* WHAT TO PRODUCE *
Keeping every character as it is, transcribe the entries below.

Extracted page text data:
________________________________________
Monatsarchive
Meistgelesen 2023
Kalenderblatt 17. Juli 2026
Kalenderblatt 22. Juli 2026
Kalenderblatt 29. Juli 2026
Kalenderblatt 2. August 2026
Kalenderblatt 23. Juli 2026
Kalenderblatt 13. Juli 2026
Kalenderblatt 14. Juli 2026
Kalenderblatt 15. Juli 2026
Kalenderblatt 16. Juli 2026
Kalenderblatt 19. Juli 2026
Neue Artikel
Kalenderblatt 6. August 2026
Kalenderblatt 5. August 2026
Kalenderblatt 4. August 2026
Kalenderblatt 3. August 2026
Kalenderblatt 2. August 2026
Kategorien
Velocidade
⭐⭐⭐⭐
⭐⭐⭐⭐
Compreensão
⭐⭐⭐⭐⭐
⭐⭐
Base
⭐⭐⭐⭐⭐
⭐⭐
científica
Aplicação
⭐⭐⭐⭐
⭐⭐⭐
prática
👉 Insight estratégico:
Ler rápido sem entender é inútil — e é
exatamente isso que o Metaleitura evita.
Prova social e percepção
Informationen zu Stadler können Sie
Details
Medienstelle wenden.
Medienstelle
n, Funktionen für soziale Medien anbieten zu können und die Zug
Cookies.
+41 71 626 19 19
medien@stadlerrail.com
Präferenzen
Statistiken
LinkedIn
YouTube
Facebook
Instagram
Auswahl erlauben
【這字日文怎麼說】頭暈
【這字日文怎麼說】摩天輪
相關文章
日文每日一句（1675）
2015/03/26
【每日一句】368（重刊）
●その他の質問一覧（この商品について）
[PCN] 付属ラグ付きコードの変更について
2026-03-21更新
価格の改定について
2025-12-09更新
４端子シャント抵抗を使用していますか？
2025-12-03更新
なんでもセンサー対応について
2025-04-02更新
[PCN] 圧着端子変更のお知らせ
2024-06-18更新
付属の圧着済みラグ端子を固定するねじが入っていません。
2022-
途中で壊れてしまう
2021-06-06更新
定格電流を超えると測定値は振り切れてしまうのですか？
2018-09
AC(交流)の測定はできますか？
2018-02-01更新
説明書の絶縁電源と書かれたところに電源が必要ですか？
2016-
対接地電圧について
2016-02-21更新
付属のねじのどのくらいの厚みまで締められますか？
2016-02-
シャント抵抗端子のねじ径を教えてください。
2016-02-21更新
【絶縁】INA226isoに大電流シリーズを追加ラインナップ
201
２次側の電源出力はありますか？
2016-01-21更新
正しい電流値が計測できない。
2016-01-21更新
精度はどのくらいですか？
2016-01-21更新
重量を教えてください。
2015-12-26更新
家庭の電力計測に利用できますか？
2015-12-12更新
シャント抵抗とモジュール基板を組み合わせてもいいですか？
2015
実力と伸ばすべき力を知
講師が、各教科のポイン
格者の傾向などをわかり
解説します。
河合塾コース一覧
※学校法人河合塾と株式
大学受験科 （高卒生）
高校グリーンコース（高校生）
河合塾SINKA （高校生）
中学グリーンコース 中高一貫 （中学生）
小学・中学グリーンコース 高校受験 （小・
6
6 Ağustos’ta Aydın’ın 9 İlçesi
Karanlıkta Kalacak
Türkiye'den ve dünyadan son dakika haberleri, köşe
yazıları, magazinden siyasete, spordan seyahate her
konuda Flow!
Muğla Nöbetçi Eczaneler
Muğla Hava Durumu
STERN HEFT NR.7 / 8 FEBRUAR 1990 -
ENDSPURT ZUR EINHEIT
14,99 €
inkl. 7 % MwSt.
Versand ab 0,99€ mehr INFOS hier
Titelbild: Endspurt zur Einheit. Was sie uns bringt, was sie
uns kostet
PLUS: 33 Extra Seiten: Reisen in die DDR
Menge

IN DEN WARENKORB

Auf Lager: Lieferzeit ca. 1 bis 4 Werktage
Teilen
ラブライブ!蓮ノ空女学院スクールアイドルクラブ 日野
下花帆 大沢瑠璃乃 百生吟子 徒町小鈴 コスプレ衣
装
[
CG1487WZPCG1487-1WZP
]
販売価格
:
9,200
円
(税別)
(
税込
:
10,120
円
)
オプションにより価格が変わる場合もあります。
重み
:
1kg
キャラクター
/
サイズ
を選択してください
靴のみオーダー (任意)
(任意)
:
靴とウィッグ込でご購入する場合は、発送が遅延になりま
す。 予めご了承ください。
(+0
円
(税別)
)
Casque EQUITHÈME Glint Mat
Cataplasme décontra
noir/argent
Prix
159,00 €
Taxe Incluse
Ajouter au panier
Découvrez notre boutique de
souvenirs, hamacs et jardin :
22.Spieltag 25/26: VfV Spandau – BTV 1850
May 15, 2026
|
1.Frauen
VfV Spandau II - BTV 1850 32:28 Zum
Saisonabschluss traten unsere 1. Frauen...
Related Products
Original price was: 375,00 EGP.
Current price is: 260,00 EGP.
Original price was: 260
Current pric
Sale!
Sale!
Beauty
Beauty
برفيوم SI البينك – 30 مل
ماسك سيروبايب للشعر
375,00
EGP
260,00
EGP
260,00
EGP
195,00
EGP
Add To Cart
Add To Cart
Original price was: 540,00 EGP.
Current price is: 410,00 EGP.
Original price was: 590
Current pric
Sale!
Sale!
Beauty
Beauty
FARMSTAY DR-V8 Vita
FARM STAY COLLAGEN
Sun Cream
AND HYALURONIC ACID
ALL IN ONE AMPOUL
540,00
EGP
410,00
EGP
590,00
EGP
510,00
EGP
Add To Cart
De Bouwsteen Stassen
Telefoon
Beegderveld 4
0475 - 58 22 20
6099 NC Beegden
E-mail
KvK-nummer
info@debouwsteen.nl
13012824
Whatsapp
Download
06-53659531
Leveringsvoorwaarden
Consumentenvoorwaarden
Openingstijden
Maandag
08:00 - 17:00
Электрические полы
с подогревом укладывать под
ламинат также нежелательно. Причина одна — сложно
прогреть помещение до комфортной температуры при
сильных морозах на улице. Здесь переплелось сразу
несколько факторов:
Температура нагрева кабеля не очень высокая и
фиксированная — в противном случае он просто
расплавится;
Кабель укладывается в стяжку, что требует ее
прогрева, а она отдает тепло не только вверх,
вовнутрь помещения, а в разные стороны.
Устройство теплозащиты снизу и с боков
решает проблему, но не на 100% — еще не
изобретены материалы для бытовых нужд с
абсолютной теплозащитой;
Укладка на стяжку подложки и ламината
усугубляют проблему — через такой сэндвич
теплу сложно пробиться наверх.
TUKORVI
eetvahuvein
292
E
________________________________________
* SOLUTION TO THE PROBLEM *
Monatsarchive
Meistgelesen 2023
Kalenderblatt 17. Juli 2026
Kalenderblatt 22. Juli 2026
Kalenderblatt 29. Juli 2026
Kalenderblatt 2. August 2026
Kalenderblatt 23. Juli 2026
Kalenderblatt 13. Juli 2026
Kalenderblatt 14. Juli 2026
Kalenderblatt 15. Juli 2026
Kalenderblatt 16. Juli 2026
Kalenderblatt 19. Juli 2026
Neue Artikel
Kalenderblatt 6. August 2026
Kalenderblatt 5. August 2026
Kalenderblatt 4. August 2026
Kalenderblatt 3. August 2026
Kalenderblatt 2. August 2026
Kategorien
Velocidade
⭐⭐⭐⭐
⭐⭐⭐⭐
Compreensão
⭐⭐⭐⭐⭐
⭐⭐
Base
⭐⭐⭐⭐⭐
⭐⭐
científica
Aplicação
⭐⭐⭐⭐
⭐⭐⭐
prática
👉 Insight estratégico:
Ler rápido sem entender é inútil — e é
exatamente isso que o Metaleitura evita.
Prova social e percepção
Informationen zu Stadler können Sie
Details
Medienstelle wenden.
Medienstelle
n, Funktionen für soziale Medien anbieten zu können und die Zug
Cookies.
+41 71 626 19 19
medien@stadlerrail.com
Präferenzen
Statistiken
LinkedIn
YouTube
Facebook
Instagram
Auswahl erlauben
【這字日文怎麼說】頭暈
【這字日文怎麼說】摩天輪
相關文章
日文每日一句（1675）
2015/03/26
【每日一句】368（重刊）
●その他の質問一覧（この商品について）
[PCN] 付属ラグ付きコードの変更について
2026-03-21更新
価格の改定について
2025-12-09更新
４端子シャント抵抗を使用していますか？
2025-12-03更新
なんでもセンサー対応について
2025-04-02更新
[PCN] 圧着端子変更のお知らせ
2024-06-18更新
付属の圧着済みラグ端子を固定するねじが入っていません。
2022-
途中で壊れてしまう
2021-06-06更新
定格電流を超えると測定値は振り切れてしまうのですか？
2018-09
AC(交流)の測定はできますか？
2018-02-01更新
説明書の絶縁電源と書かれたところに電源が必要ですか？
2016-
対接地電圧について
2016-02-21更新
付属のねじのどのくらいの厚みまで締められますか？
2016-02-
シャント抵抗端子のねじ径を教えてください。
2016-02-21更新
【絶縁】INA226isoに大電流シリーズを追加ラインナップ
201
２次側の電源出力はありますか？
2016-01-21更新
正しい電流値が計測できない。
2016-01-21更新
精度はどのくらいですか？
2016-01-21更新
重量を教えてください。
2015-12-26更新
家庭の電力計測に利用できますか？
2015-12-12更新
シャント抵抗とモジュール基板を組み合わせてもいいですか？
2015
実力と伸ばすべき力を知
講師が、各教科のポイン
格者の傾向などをわかり
解説します。
河合塾コース一覧
※学校法人河合塾と株式
大学受験科 （高卒生）
高校グリーンコース（高校生）
河合塾SINKA （高校生）
中学グリーンコース 中高一貫 （中学生）
小学・中学グリーンコース 高校受験 （小・
6
6 Ağustos’ta Aydın’ın 9 İlçesi
Karanlıkta Kalacak
Türkiye'den ve dünyadan son dakika haberleri, köşe
yazıları, magazinden siyasete, spordan seyahate her
konuda Flow!
Muğla Nöbetçi Eczaneler
Muğla Hava Durumu
STERN HEFT NR.7 / 8 FEBRUAR 1990 -
ENDSPURT ZUR EINHEIT
14,99 €
inkl. 7 % MwSt.
Versand ab 0,99€ mehr INFOS hier
Titelbild: Endspurt zur Einheit. Was sie uns bringt, was sie
uns kostet
PLUS: 33 Extra Seiten: Reisen in die DDR
Menge

IN DEN WARENKORB

Auf Lager: Lieferzeit ca. 1 bis 4 Werktage
Teilen
ラブライブ!蓮ノ空女学院スクールアイドルクラブ 日野
下花帆 大沢瑠璃乃 百生吟子 徒町小鈴 コスプレ衣
装
[
CG1487WZPCG1487-1WZP
]
販売価格
:
9,200
円
(税別)
(
税込
:
10,120
円
)
オプションにより価格が変わる場合もあります。
重み
:
1kg
キャラクター
/
サイズ
を選択してください
靴のみオーダー (任意)
(任意)
:
靴とウィッグ込でご購入する場合は、発送が遅延になりま
す。 予めご了承ください。
(+0
円
(税別)
)
Casque EQUITHÈME Glint Mat
Cataplasme décontra
noir/argent
Prix
159,00 €
Taxe Incluse
Ajouter au panier
Découvrez notre boutique de
souvenirs, hamacs et jardin :
22.Spieltag 25/26: VfV Spandau – BTV 1850
May 15, 2026
|
1.Frauen
VfV Spandau II - BTV 1850 32:28 Zum
Saisonabschluss traten unsere 1. Frauen...
Related Products
Original price was: 375,00 EGP.
Current price is: 260,00 EGP.
Original price was: 260
Current pric
Sale!
Sale!
Beauty
Beauty
برفيوم SI البينك – 30 مل
ماسك سيروبايب للشعر
375,00
EGP
260,00
EGP
260,00
EGP
195,00
EGP
Add To Cart
Add To Cart
Original price was: 540,00 EGP.
Current price is: 410,00 EGP.
Original price was: 590
Current pric
Sale!
Sale!
Beauty
Beauty
FARMSTAY DR-V8 Vita
FARM STAY COLLAGEN
Sun Cream
AND HYALURONIC ACID
ALL IN ONE AMPOUL
540,00
EGP
410,00
EGP
590,00
EGP
510,00
EGP
Add To Cart
De Bouwsteen Stassen
Telefoon
Beegderveld 4
0475 - 58 22 20
6099 NC Beegden
E-mail
KvK-nummer
info@debouwsteen.nl
13012824
Whatsapp
Download
06-53659531
Leveringsvoorwaarden
Consumentenvoorwaarden
Openingstijden
Maandag
08:00 - 17:00
Электрические полы
с подогревом укладывать под
ламинат также нежелательно. Причина одна — сложно
прогреть помещение до комфортной температуры при
сильных морозах на улице. Здесь переплелось сразу
несколько факторов:
Температура нагрева кабеля не очень высокая и
фиксированная — в противном случае он просто
расплавится;
Кабель укладывается в стяжку, что требует ее
прогрева, а она отдает тепло не только вверх,
вовнутрь помещения, а в разные стороны.
Устройство теплозащиты снизу и с боков
решает проблему, но не на 100% — еще не
изобретены материалы для бытовых нужд с
абсолютной теплозащитой;
Укладка на стяжку подложки и ламината
усугубляют проблему — через такой сэндвич
теплу сложно пробиться наверх.
TUKORVI
eetvahuvein
292
E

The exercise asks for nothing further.